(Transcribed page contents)
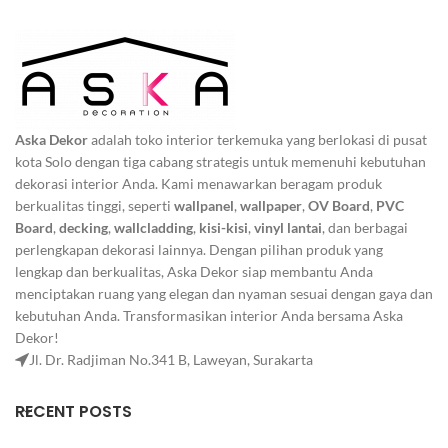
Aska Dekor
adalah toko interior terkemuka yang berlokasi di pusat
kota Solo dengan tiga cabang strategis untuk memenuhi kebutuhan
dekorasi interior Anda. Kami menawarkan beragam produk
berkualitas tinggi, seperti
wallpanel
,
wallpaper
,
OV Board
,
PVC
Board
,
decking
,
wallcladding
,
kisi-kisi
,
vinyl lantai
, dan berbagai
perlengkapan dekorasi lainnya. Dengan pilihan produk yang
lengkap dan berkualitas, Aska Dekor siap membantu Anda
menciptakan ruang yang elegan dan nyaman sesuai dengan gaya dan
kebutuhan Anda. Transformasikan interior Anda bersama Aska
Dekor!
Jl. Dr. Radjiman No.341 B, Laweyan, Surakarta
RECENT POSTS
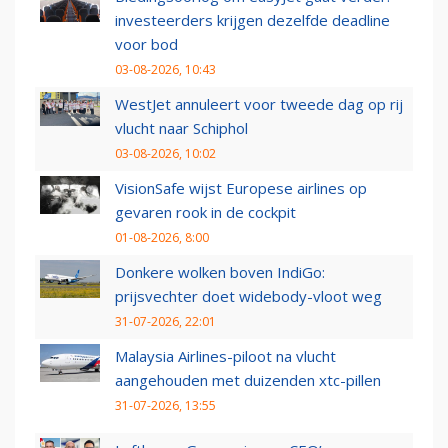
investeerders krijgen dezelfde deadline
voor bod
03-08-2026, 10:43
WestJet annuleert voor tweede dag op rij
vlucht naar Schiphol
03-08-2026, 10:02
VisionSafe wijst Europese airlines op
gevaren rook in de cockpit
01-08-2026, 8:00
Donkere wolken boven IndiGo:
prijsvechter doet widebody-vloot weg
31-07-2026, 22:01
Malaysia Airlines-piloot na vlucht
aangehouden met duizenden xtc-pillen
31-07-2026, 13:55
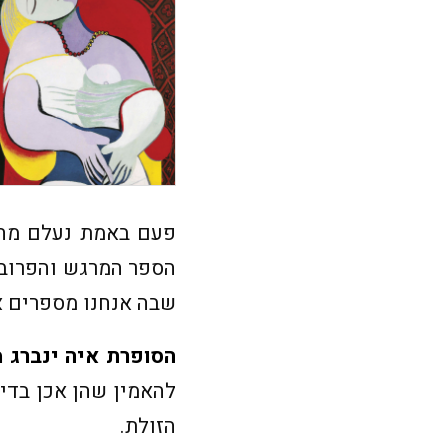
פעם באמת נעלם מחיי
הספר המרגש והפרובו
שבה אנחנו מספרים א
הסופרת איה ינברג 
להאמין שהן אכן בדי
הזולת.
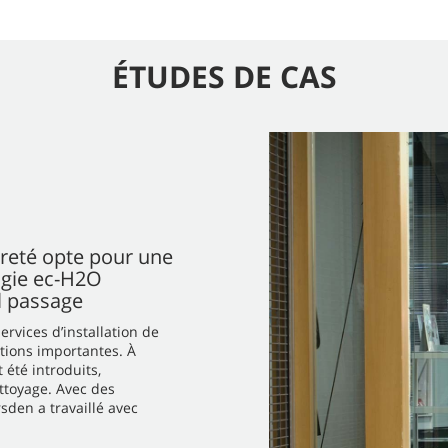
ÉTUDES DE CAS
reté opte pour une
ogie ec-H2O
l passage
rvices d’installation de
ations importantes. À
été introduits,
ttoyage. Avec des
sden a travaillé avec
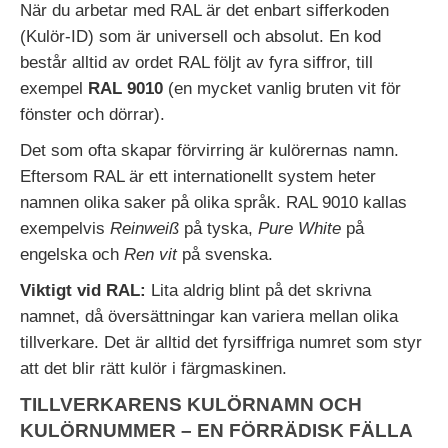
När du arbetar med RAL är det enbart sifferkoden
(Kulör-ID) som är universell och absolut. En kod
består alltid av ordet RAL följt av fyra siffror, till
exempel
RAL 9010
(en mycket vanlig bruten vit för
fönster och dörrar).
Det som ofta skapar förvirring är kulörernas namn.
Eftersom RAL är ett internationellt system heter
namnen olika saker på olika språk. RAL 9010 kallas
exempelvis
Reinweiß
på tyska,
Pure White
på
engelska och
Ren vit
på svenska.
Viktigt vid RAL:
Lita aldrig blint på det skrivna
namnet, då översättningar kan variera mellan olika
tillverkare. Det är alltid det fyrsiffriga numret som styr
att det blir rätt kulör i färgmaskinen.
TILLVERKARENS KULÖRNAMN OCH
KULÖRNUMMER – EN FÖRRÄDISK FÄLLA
...
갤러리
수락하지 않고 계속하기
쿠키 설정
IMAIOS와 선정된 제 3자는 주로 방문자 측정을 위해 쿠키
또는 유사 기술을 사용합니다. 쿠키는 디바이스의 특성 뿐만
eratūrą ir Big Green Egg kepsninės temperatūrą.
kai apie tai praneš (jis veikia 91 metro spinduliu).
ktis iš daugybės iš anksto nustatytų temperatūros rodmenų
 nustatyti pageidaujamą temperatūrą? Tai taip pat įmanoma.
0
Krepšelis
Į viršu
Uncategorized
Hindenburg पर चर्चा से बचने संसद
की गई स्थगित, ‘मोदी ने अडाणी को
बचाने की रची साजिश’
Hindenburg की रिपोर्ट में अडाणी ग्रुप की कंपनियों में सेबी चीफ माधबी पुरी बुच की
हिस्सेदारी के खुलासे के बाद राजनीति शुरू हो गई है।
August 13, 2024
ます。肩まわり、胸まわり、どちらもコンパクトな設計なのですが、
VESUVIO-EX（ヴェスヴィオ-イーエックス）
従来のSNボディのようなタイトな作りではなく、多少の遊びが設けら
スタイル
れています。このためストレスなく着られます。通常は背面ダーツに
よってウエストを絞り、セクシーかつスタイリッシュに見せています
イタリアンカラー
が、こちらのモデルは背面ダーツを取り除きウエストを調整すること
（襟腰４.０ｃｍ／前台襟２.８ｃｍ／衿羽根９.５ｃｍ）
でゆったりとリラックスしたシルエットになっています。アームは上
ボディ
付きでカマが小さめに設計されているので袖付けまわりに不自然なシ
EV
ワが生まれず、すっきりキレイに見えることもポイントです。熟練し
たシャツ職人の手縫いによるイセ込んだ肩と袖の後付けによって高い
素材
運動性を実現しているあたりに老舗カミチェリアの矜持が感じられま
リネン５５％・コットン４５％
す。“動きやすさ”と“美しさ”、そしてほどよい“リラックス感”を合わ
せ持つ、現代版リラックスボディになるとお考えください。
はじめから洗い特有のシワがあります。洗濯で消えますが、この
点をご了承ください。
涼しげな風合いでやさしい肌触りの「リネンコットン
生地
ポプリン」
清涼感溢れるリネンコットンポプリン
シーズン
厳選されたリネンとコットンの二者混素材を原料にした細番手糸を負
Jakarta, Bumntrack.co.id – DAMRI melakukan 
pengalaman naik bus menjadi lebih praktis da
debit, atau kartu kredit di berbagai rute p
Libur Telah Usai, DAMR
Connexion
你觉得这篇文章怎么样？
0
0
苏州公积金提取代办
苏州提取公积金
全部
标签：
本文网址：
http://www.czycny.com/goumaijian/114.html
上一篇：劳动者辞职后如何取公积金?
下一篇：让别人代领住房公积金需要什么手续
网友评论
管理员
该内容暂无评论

**DESCRIPTION OF THE TASK**: Where a line of the entries contains "Aska", report that line.

**RESULT FOR THIS EXERCISE**:
Aska Dekor
lengkap dan berkualitas, Aska Dekor siap membantu Anda
kebutuhan Anda. Transformasikan interior Anda bersama Aska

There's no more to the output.